By Kate Greenwood
[Cross-posted at Health Reform Watch]
As I have blogged about before, last year, in Kaiser v. Pfizer, the First Circuit joined the handful of courts to have approved a causal chain of injury running from a pharmaceutical company’s fraudulent promotion, through the prescribing decisions of thousands of individual physicians, to the prescriptions for which a third-party payer paid. To establish but-for causation in the case, Kaiser submitted an expert report and testimony from Dr. Meredith Rosenthal, a health economist at the Harvard School of Public Health. Dr. Rosenthal conducted a regression analysis to determine the portion of physicians’ prescribing of the drug Neurontin that was caused by the defendant’s fraudulent promotion, arriving at percentages ranged from 99.4% of prescriptions for bipolar disorder to 27.9% of prescriptions for migraine.
Pfizer argued that Dr. Rosenthal’s regression analysis should not have been admitted (and at least suggested that such an analysis should never be admitted in a third-party payer case) because regression analysis could not “take into account the patient-specific, idiosyncratic decisions of individual prescribing physicians.” Dr. Rosenthal’s report, the company argued, “merely demonstrated ‘correlation’ and not ‘causation.’” The First Circuit disagreed, upholding the lower court’s determination that the challenged evidence was admissible under Federal Rule of Evidence 702, because “regression analysis is a well-recognized and scientifically valid approach to understanding statistical data” and because it “fit” the facts of the case.
Eric Alexander, a partner at Reed Smith, made a similar argument to Pfizer’s when he critiqued a decision issued in July in a third-party payer case in the Eastern District of Pennsylvania. Writing at the Drug and Device Law blog, Alexander criticized the court for failing to address “the fundamental—to us—issue of whether an economist [Dr. Rosenthal was the plaintiff’s expert in that case, too] can ever determine why prescriptions were written.” Alexander points out that “[t]o get to millions of dollars of revenue from prescriptions, many physicians have to prescribe the drug to many patients[,]” and those physicians can “pretty much do what they want[.]” Economists, Alexander argues, should not be allowed to by-pass this complexity and simply “assume” causation.
I would argue that, as idiosyncratic as physician decision-making may be, it is not uniquely so. As the First Circuit noted in Kaiser v. Pfizer, “courts have long permitted parties to use statistical data to establish causal relationships” in antitrust, employment discrimination, and other types of cases. In their article The Use and Misuse of Econometric Evidence in Employment Discrimination Cases, which is forthcoming in the Washington and Lee Law Review, Joni Hersch and Blair Druhan explain that plaintiffs have used regression analyses in employment discrimination cases for more than thirty-five years, to establish a prima facie case of disparate treatment or disparate impact.
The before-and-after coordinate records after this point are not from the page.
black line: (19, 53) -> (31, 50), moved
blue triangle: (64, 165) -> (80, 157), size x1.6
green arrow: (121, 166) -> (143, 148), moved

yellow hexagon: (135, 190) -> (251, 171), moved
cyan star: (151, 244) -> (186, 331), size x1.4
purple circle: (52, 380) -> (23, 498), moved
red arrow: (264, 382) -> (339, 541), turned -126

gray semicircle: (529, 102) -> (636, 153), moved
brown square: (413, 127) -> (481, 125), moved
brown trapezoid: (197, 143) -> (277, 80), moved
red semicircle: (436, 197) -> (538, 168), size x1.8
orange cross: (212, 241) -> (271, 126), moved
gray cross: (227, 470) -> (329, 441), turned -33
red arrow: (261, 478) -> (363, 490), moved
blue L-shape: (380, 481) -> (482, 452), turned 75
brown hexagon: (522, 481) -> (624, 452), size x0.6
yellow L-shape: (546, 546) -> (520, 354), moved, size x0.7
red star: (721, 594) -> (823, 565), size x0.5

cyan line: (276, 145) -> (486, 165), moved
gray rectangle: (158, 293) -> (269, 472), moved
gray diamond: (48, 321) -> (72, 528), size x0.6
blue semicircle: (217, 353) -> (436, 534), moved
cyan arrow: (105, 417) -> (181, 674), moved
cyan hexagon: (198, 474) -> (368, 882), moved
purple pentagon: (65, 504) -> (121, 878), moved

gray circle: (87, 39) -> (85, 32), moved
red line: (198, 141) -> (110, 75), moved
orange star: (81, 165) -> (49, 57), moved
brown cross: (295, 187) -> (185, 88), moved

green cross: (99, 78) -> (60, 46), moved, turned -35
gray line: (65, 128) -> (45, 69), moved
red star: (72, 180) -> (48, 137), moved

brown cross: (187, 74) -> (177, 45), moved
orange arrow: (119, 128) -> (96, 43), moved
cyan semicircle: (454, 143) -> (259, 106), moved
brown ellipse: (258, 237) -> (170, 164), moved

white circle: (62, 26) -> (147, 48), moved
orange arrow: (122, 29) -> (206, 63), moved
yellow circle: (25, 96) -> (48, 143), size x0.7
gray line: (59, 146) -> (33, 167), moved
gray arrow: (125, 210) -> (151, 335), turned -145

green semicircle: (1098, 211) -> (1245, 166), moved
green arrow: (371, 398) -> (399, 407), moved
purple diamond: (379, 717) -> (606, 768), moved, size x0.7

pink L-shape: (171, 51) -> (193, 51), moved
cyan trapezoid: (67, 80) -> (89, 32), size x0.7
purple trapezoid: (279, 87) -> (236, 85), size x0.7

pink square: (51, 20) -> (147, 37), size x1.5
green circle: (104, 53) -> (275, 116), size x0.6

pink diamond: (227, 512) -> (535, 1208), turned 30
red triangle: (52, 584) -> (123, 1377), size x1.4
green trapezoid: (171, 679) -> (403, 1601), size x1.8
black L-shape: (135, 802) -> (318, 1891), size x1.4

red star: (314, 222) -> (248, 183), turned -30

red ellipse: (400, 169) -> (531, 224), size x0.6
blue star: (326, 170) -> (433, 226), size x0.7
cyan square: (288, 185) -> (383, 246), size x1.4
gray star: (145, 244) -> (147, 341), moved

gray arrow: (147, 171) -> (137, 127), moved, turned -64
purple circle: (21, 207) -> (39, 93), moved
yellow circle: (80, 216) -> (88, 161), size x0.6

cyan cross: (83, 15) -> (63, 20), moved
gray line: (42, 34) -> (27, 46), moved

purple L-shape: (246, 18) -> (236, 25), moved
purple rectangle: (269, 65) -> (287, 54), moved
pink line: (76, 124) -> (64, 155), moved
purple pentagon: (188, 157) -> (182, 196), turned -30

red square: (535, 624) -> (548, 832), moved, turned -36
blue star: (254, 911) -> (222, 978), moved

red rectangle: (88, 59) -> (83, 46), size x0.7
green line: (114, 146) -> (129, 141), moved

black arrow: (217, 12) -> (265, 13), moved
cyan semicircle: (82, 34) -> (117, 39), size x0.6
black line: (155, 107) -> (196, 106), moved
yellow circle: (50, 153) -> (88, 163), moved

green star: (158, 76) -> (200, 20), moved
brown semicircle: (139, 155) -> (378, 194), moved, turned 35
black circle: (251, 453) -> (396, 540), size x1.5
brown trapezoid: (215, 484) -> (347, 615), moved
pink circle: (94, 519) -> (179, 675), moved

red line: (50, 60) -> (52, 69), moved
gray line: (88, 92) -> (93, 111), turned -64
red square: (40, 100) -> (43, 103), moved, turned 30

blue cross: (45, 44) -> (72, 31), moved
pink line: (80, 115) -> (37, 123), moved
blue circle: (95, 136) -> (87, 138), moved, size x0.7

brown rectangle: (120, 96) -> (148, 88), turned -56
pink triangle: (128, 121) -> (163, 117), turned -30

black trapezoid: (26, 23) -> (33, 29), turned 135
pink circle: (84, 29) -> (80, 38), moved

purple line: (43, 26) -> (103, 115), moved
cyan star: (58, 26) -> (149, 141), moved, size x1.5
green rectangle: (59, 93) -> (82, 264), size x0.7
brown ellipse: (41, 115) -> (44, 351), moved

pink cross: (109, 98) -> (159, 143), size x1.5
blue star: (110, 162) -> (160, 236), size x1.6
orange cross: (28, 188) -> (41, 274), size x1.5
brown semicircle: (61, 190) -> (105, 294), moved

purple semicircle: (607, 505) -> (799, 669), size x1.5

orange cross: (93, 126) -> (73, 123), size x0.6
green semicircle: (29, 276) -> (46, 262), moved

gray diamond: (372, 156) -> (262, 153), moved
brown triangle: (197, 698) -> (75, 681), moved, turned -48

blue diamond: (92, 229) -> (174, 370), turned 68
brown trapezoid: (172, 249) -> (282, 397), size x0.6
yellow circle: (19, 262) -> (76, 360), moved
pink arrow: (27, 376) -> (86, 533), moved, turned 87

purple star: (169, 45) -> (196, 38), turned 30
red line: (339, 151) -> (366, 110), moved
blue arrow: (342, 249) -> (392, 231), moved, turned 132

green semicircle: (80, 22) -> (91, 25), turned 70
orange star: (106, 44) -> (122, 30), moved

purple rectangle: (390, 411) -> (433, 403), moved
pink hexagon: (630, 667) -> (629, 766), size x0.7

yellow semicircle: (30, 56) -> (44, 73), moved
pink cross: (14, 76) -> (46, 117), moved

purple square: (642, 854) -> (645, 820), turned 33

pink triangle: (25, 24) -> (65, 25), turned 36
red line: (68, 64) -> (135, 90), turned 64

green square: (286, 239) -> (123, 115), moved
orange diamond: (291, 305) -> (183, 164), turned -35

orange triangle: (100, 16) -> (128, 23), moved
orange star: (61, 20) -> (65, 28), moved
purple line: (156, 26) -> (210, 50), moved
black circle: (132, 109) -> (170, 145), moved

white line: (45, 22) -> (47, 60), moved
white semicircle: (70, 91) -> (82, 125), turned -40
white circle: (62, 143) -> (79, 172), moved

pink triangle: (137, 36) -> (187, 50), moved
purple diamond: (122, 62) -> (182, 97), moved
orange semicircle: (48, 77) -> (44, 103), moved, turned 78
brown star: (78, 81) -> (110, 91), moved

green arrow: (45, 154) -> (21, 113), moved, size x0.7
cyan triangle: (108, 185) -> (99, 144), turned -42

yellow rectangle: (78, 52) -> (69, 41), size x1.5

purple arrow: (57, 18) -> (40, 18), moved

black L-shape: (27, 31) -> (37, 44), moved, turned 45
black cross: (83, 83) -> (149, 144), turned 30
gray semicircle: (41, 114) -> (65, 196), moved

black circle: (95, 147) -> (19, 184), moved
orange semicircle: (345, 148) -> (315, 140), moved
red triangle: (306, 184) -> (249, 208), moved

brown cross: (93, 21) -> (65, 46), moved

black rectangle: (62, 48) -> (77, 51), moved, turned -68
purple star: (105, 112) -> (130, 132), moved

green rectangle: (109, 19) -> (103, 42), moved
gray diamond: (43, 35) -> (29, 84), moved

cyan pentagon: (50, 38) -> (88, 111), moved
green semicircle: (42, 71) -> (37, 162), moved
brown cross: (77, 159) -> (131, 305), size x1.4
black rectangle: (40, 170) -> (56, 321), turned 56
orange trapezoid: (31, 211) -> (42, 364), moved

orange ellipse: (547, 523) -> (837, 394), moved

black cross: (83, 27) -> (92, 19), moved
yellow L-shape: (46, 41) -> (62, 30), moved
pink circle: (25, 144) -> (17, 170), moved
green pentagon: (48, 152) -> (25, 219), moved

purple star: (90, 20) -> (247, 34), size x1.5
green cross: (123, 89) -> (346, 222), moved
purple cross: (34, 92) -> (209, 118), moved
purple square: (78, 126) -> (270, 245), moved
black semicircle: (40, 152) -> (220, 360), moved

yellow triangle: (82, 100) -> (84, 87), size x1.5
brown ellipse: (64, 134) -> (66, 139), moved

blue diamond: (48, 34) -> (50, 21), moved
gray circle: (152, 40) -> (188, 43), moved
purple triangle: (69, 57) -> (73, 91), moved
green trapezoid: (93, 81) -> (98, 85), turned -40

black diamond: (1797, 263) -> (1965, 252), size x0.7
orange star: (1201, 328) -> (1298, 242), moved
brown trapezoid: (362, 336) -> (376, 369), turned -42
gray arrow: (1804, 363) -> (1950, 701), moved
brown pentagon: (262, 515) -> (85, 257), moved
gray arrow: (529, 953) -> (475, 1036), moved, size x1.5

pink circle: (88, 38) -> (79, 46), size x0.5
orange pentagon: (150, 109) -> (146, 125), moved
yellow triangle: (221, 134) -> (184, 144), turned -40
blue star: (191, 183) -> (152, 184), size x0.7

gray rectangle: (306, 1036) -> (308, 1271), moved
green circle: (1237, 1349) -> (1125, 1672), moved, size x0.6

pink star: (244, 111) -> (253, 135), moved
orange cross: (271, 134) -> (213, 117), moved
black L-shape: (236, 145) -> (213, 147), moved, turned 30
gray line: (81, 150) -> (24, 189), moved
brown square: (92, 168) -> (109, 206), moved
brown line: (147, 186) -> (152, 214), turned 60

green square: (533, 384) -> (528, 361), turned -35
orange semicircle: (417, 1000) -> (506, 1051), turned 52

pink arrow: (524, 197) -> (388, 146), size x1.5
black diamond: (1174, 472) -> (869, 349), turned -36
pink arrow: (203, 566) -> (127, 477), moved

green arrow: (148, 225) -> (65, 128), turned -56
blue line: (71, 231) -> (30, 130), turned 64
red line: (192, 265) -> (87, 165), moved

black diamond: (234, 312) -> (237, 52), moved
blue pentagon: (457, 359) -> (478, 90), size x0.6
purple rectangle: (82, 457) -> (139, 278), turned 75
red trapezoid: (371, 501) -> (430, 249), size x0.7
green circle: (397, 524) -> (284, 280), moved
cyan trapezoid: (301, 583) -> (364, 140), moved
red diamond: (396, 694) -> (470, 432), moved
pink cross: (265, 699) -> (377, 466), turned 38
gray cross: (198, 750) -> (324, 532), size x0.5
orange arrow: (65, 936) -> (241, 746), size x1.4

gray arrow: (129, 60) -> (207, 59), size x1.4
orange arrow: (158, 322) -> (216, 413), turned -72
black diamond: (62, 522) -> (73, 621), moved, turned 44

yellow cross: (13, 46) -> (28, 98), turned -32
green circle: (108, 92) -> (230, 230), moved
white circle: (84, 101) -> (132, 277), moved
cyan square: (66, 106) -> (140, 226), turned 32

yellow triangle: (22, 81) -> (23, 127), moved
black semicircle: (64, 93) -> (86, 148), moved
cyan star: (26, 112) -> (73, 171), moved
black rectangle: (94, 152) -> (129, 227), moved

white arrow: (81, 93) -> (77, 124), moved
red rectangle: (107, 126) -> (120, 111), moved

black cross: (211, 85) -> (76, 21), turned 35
Plaintiffs in these cases use such analyses to “show that, all other qualifications equal, being a member of a protected class decreased the plaintiff’s expected wage or likelihood of receiving a promotion or being hired.” In class action cases, plaintiffs can also use regression analyses “to establish commonality between the members of the class as required by statute.”
In their article, Hersch and Druhan evaluate the three most common challenges to regression analyses—that they “suffer from omitted variables, a small sample size, and a lack of statistical significance”—and explain that there are “very few circumstances” under which these challenges are meritorious. The authors go on to describe the results of a regression analysis they performed to try to understand the consequences of courts’ considering econometric critiques in a sample of employment discrimination cases. Their analysis revealed that “if [an] opinion mentions any of the econometric critiques … then the plaintiff is 28.3 percentage points less likely to have a favorable result.” This is concerning in light of the examples Hersch and Druhan present of courts that are not “aware of the tricks that expert witnesses argue when attempting to impugn the reliability of valid statistical evidence presented by plaintiffs.” Hersch and Druhan recommend that “court[s] exercise [their] gatekeeping function by either acting under Daubert or establishing a peer-review system to guarantee that only valid challenges to regression results enter the courtroom.”
Hersch and Druhan suggest that their article could be helpful to judges evaluating statistical evidence in employment discrimination cases; I think its usefulness extends further. As plaintiffs continue to turn to regression analyses to establish causation and injury in third-party payer cases brought against pharmaceutical companies, courts will continue to be challenged to evaluate the reliability of such analyses, and to evaluate the reliability of defendants’ challenges to them. Hersch and Druhan’s article can help. Causation is causation, and doctors are no more—in fact, one would hope they would be less—idiosyncratic than employers.